If I were to describe my anxiety and depression, I would call it a hum. It is constantly humming, just below the surface of my day-to-day activities. Those who say that
mental health is all in your head don't live with what feels like an anvil sitting on your chest constantly — and those are the good days. Depression is as physical as it is mental. It takes a lot of work — for me it's medication and hard physical activity — to keep myself level. I've been happily medicated in some form for 16 years.
Side note: I'd never consider going off medication. Only once was I completely unmedicated — when my OB/GYN suggested I go off of drugs in the final trimester of my first pregnancy since the particular medication I was on hadn't been proved safe for
prenatal depression. It was a disaster. Within days I lost all interest in hygeine, food, sleep and life in general. Thankfully we found a baby-safe alternative and I've been on varying doses of Celexa for six years now.
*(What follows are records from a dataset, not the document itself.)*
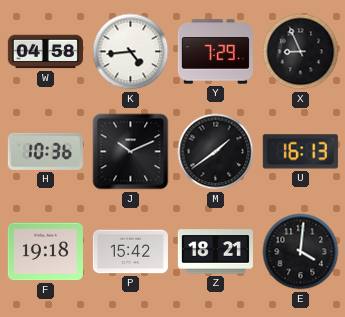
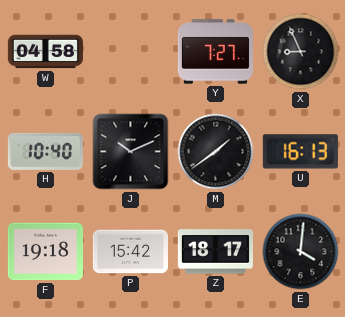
K: 4:44 -> none
Y: 7:29 -> 7:27
H: 10:36 -> 10:40
Z: 18:21 -> 18:17
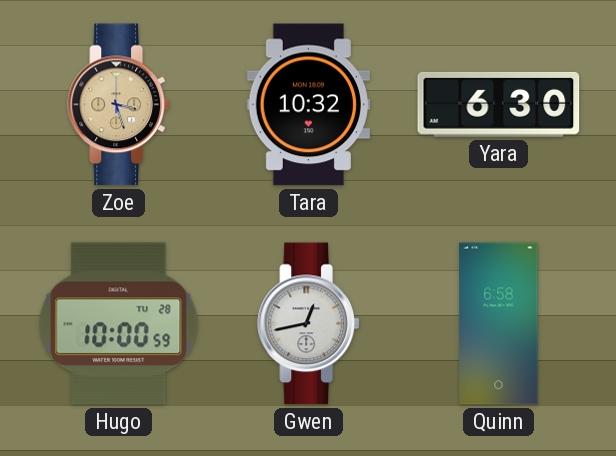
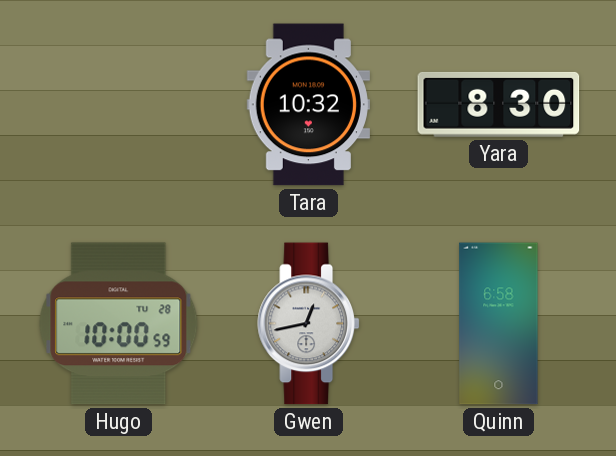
Zoe: 3:27 -> none
Yara: 6:30 -> 8:30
Most of those 16 years I've been a runner, swimmer or cyclist — sometimes all at once. But it's running that has been the activity that most grounds me. And now that I have kilometres of trails surrounding me, I feel like I've truly found where my running heart belongs.
And you'd think that the more that I run, especially with the high mileage I'm logging with ultra running training, that my depression would just be quiet and go away. I'd settle for quiet.
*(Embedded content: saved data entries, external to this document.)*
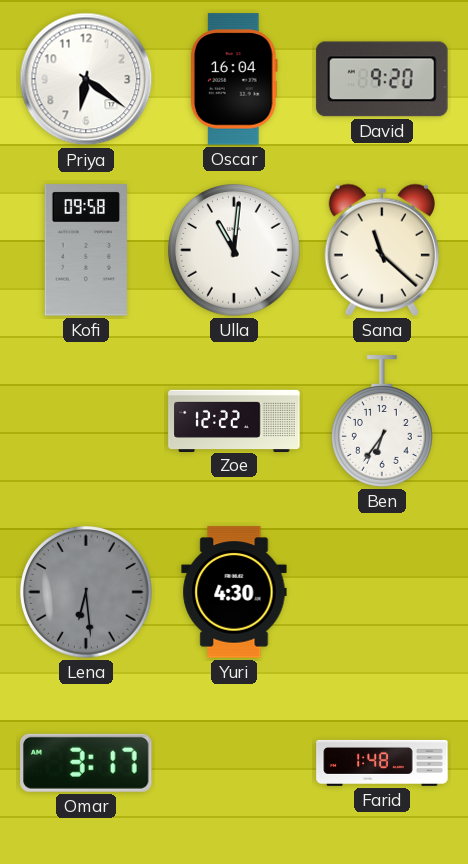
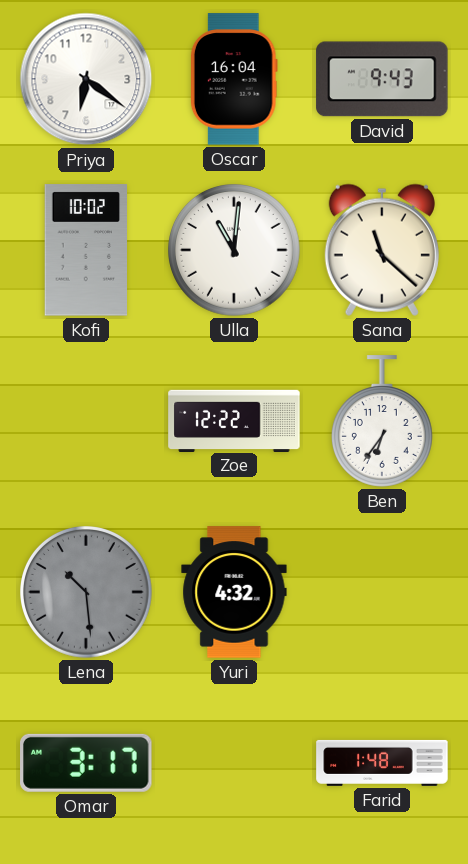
David: 9:20 -> 9:43
Kofi: 09:58 -> 10:02
Lena: 6:29 -> 10:29
Yuri: 4:30 -> 4:32
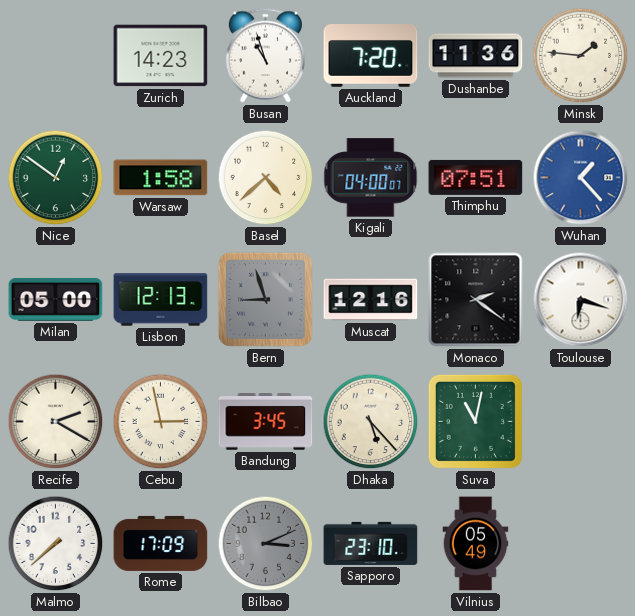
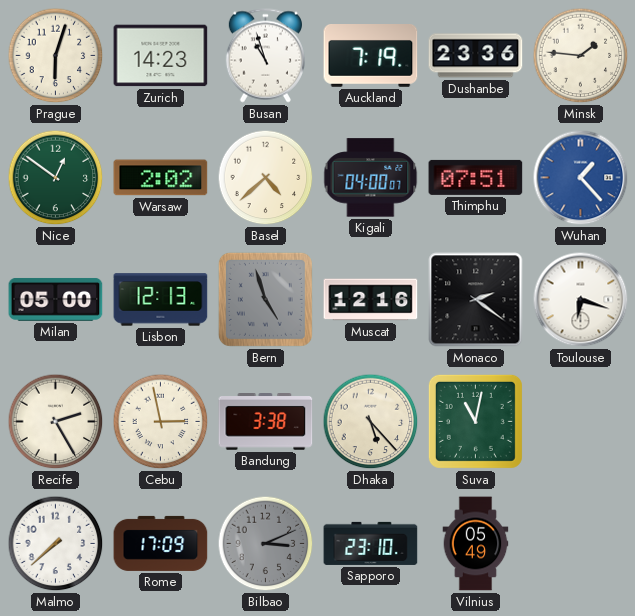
Prague: none -> 6:03
Auckland: 7:20 -> 7:19
Dushanbe: 11:36 -> 23:36
Warsaw: 1:58 -> 2:02
Bern: 8:57 -> 4:57
Recife: 2:20 -> 2:25
Bandung: 3:45 -> 3:38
Here's the crazy thing — it's louder. As soon as I stop running, my brain is already craving the next run. For example, the day after my first back-to-back weekend long runs, I fell into a miserable slump. I turned to my Facebook and Twitter friends and found out I wasn't alone. With a few tweaks to my diet and sleep (more of both), I'm finding that recovering from long endurance runs is easier. That said, ultra running training, overall at this stage in my life, is far more demanding than I thought it would be. With each run, not only am I trying to find the perfect balance of speed and distance, but also how much time my brain and family can tolerate my time on the trails. When it came to running, I never knew there could be too much of a good thing.